Impfstoffverträge der AOK Nordost

Bundeskartellamt hat keine Bedenken

Berlin - 08.08.2011, 11:06 Uhr


Das Bundeskartellamt hat kein Problem mit den Grippeimpfstoff-Verträgen der Landesapothekerverbände Berlin, Brandenburg und Mecklenburg-Vorpommern mit der AOK Nordost. Es handele sich nicht um verbotene Absprachen – ein förmliches Verfahren wird daher nicht eingeleitet.
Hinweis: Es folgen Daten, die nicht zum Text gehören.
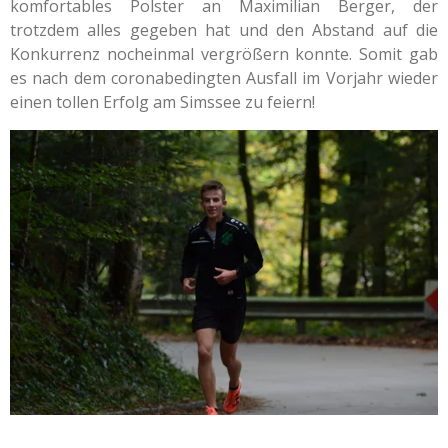
komfortables Polster an Maximilian Berger, der
trotzdem alles gegeben hat und den Abstand auf die
Konkurrenz nocheinmal vergrößern konnte. Somit gab
es nach dem coronabedingten Ausfall im Vorjahr wieder
einen tollen Erfolg am Simssee zu feiern!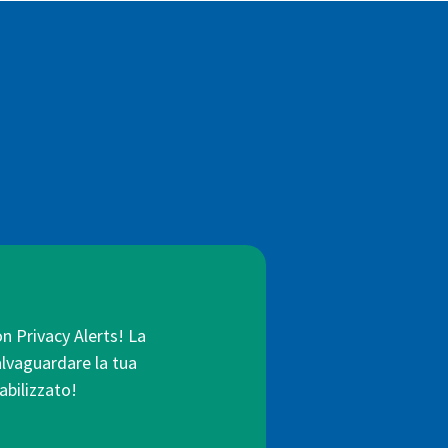
:
on Privacy Alerts! La
salvaguardare la tua
abilizzato!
Die Apothekerverbände und die Kasse freuen sich: Das Kartellamt sei in vollem Umfang ihrer Argumentation gefolgt, heißt es in der gemeinsamen Mitteilung. Auch der Aufruf der Tochtergesellschaft des BAV der Dienstleistungs-Service-Center GmbH (D.S.C.) an Apotheken, Grippeimpfstoffe bei Herstellern zu beziehen, mit denen Lieferverträge bestehen, wurde nicht beanstandet. Insbesondere stelle dies keinen unzulässigen Boykottaufruf dar.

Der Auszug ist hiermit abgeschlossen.